Never have words rung so politically and theologically incorrect. The statement is just so un-egalitarian. It makes it sound as if we think we are supposed to amount to something and look different from others in our speech and conduct and love and faith and purity. Come to think of it, the apostle Paul had the same dichotomous thinking:
“… set the believers an example in speech, in conduct, in love, in faith, in purity” (1 Timothy 4:12).
Nor is Spurgeon the only theologian who said that the grace of God is supposed to make us better people than we were before. Dietrich Bonhoeffer made the same claim, but served it up with a heaping helping of sarcasm to get the point across:
“Well then, let the Christian live like the rest of the world … and not presumptuously aspire to live a different life under grace from his old life under sin. … Let him not attempt to erect a new religion of the letter by endeavouring to live a life of obedience to the commandments of Jesus Christ! The world has been justified by grace. … [H]e must not strive against this indispensable grace. Therefore—let him live like the rest of the world! Of course he would like to go and do something extraordinary, and it does demand a good deal of self-restraint to refrain from the attempt and to content himself with living as the world lives. Yet … he must let grace be grace. … Let the Christian rest content with his worldliness … for grace alone does everything. Instead of following Christ, let the Christian enjoy the consolations of his grace!”
Just in case we have a tin ear for satire, the German pastor in the Nazi prison clarified:
“That is what we mean by cheap grace. … Cheap grace is grace without discipleship.”
But what makes these sentiments of Paul and Spurgeon and Bonhoeffer not prideful or presumptuous or arrogant is that they all agree that the “better” of the Christian over the unbeliever is not the superiority of the person’s flesh, but of the One who lives inside us. Grace, according to these men, is not just a get-out-of-hell pass. It is for using and walking in and overcoming temptations that are not overcomeable without Christ.

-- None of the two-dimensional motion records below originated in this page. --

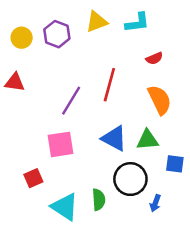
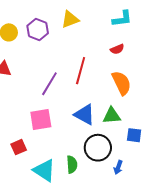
cyan L-shape: (137, 23) -> (122, 19), moved

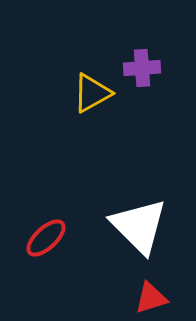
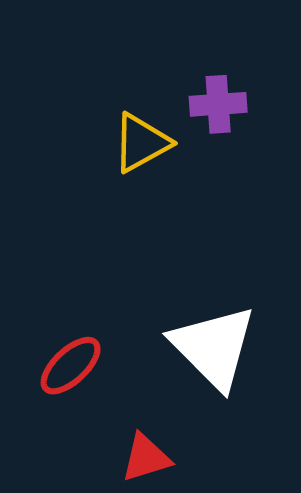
red triangle: (151, 298) -> (146, 458), moved

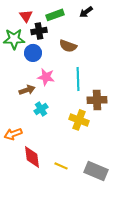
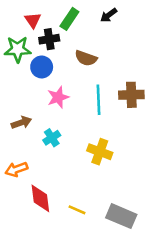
green rectangle: (55, 15) -> (69, 19), turned -36
pink star: (46, 77) -> (58, 97), turned -30
brown arrow: (27, 90) -> (21, 123), moved
brown cross: (97, 100) -> (131, 95), moved

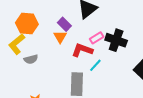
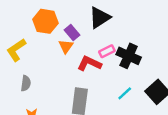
orange hexagon: (27, 23) -> (45, 21), moved
gray semicircle: (31, 59) -> (26, 83), moved, turned -72
cyan line: (95, 65) -> (125, 93), moved

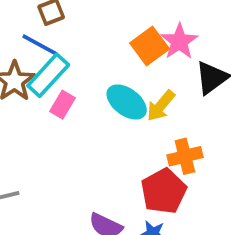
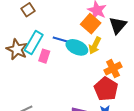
blue line: (40, 45) -> (62, 40), moved
orange square: (150, 46) -> (91, 24), moved

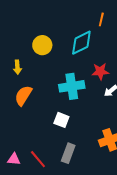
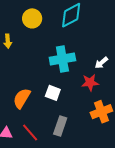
red star: (100, 71) -> (90, 82), moved
orange semicircle: (23, 95) -> (22, 98), moved

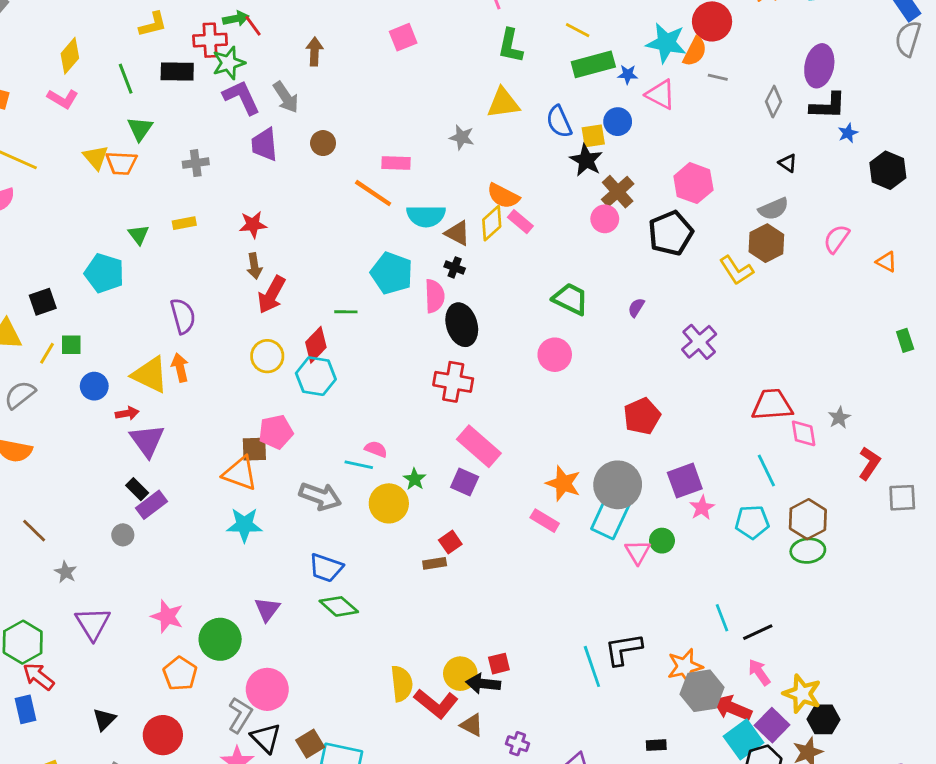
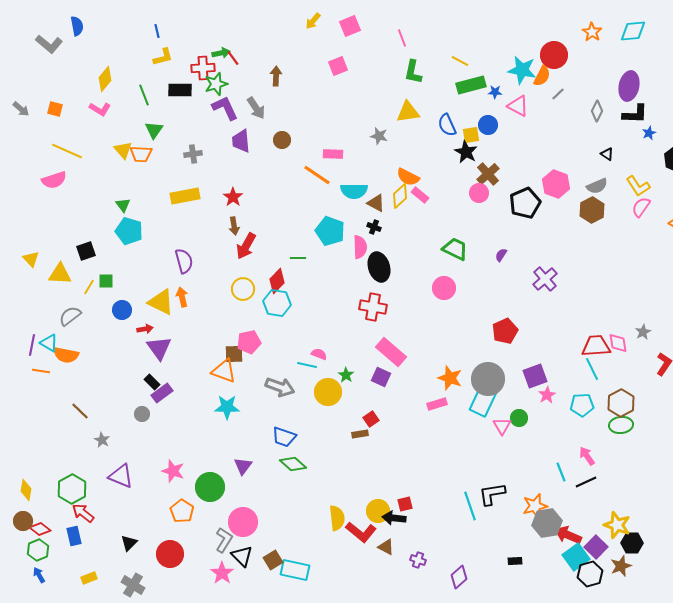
gray line: (718, 77) -> (558, 94), turned -56
pink hexagon: (693, 183) -> (556, 184), moved
yellow rectangle: (184, 223) -> (185, 196), size x1.8
red star: (253, 225) -> (233, 197), turned -30
green triangle: (139, 235) -> (123, 205), moved
yellow L-shape: (736, 270) -> (638, 186), moved
red trapezoid: (772, 405) -> (596, 346), moved
pink rectangle: (545, 521) -> (437, 404), turned -48
purple triangle: (93, 624) -> (121, 476), turned -36
pink arrow: (759, 672) -> (587, 456), moved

“Many persons, if they are asked what they understand by salvation, will reply, ‘Being saved from hell and taken to heaven.’ This is one result of salvation, but it is not one tithe of what is contained in that boon. It is true that our Lord Jesus Christ does redeem all his people from the wrath to come … but his triumph is far more complete than this. He saves people ‘from their sins’ … he casts Satan from his throne, and will not let him be master any longer. No man is a true Christian if sin reigns in his mortal body. Sin will be in us—it will never be utterly expelled till the spirit enters glory; but it will never have dominion. There will be a striving for dominion—a lusting against the new law and the new spirit which God has implanted—but sin will never get the upper hand so as to be absolute monarch of our nature.”
It is important to know what grace is for, and not to think it wrong to aspire to that which Christ purchased for us.